2つ目は「Bug Bounty」になります。
一般人(ホワイトハッカー)に監査をお願いするよりも、専門としている企業に監査をお願いした方が信頼感があるのではないかと考える人がいると思います。
一見この意見が正しいように思えますが、「Audit Firm」には以下の問題点があります。
ポイント
- 有名企業が監査を行うとしても、誰が監査を行なったのかわからない。
- 専門としている企業だとしても、1つのプロジェクトの監査に割ける人員は限られている。
- 監査したプロジェクトにバグが残っていてハッキングされても、監査を担当した企業は何の責任を負わない。
- バグを発見してもそれは企業としての価値となってしまい、個人に帰属しない。
2022年のハッキング事件のほとんどは第3者によって監査されたプロジェクトで発生しています。
https://cointelegraph.com/news/lack-of-transparency-among-project-auditors-a-big-problem-hacken-ceo
一方、「Bug Bounty」であれば以下のように、「Audit Firm」の問題点を解決できます。
ポイント
- 誰が監査を行なったのかがランキングなどから一目でわかる。
- 誰でも参加可能なため多くの人が参加する(100人を超える人が1つのプロジェクトの監査に参加しています)。

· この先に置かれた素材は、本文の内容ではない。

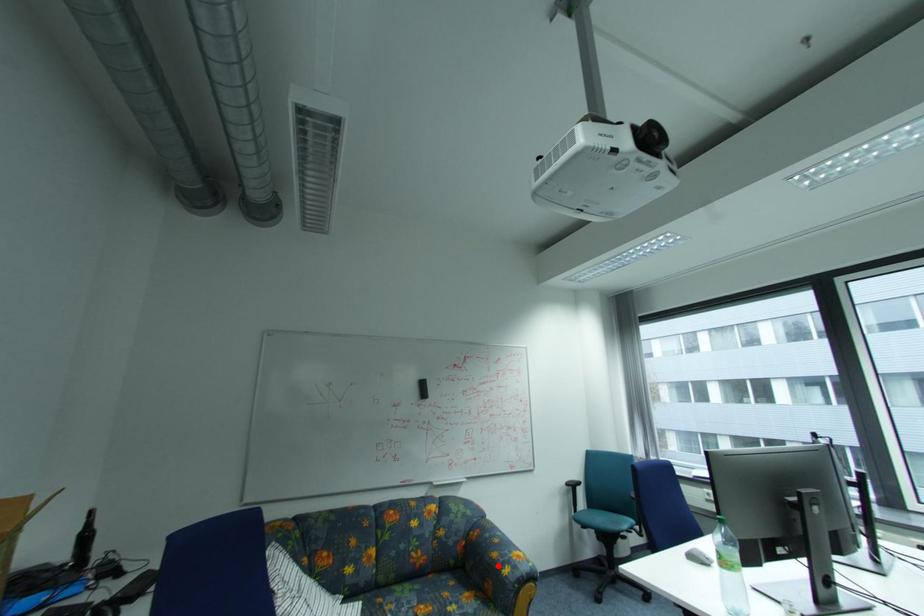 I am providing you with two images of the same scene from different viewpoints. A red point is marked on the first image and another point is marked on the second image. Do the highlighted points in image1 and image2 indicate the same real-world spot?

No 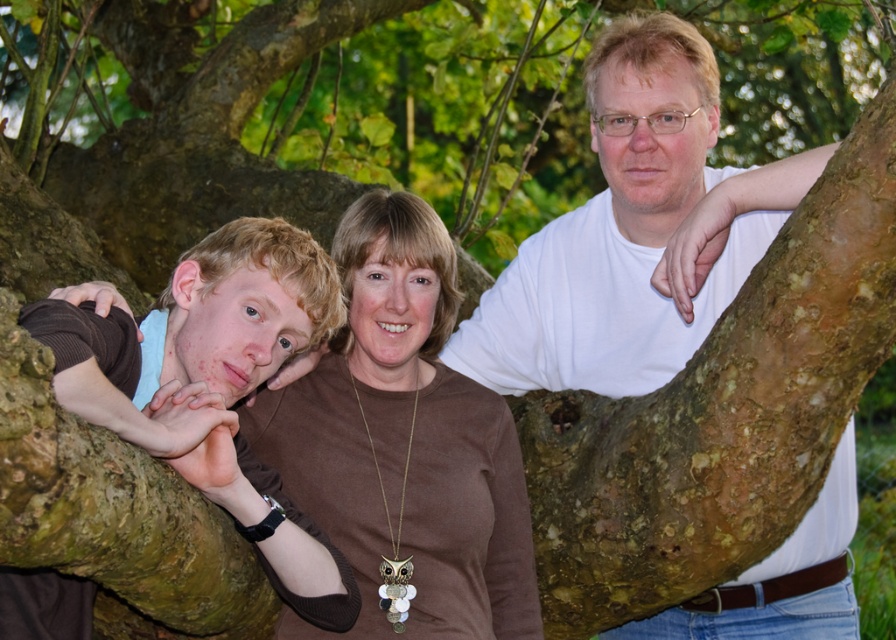 You are a photographer trying to focus on both the white matte shirt at upper center and the brown matte necklace at center in the image. Since the camera can only focus on one object at a time, which object should you choose to ensure the larger one is in focus?

The white matte shirt at upper center is larger in size than the brown matte necklace at center, so you should focus on the white matte shirt at upper center to ensure the larger object is in focus.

- 個人も責任を負いませんが、多くの人が監査に参加するためバグが残る可能性が低くなる。
- バグを発見して報告した際、個人の成績として残る。
このことから最近は「Bug Bounty」は監査を依頼する事業者や監査を行うエンジニアからは高く評価されています。
なぜスマートコントラクトの監査が必要なのか?
「スマートコントラクト監査を行わなくてもブロックチェーンは安全ではないのか?」と考える人がいるかもしれません。
もちろんブロックチェーン自体は安全ですが、その上で動くアプリケーションが安全でない場合があります。
そのため、ちょくちょくニュースで見かけるような「〜$がハッカーにより流出」などの事件が起きているのです。
アプリケーションはスマートコントラクトを通じてブロックチェーンとコミュニケーションを行うため、スマートコントラクトに脆弱性があり、その脆弱性を悪意あるユーザーに突かれることで資金の流出などにつながります。
ちょっとしミスで膨大な資金の盗難につながる可能性があり、ブロックチェーンの取引は不可逆であるため、安全性の確認は必須になります。
また、使用するユーザーからすると、監査されたアプリケーションと監査していないアプリケーションとでは使用する上で安心感がだいぶ違います。
スマートコントラクト監査の流れ
Audit Firm
まずは「Audit Firm」に依頼した際のスマートコントラクト監査の流れを確認しましょう。
1. 仕様についての理解
監査チームが、プロジェクトやプロジェクト全体の構造を理解する。
良い監査をする上でドキュメントにしっかりまとめていることが重要。
コードフリーズ(コードがこれ以上更新されない状態)について取り決める必要があり、それまでに開発者は全ての箇所を確認し、不具合や予期せぬ動作を可能な限り修正している状態が望ましい。
2. 手動テストと自動テストの実行
個々の小さな機能の動作を確認する単体テストから、まとまった機能について確認する結合テストを行う(手動テスト)。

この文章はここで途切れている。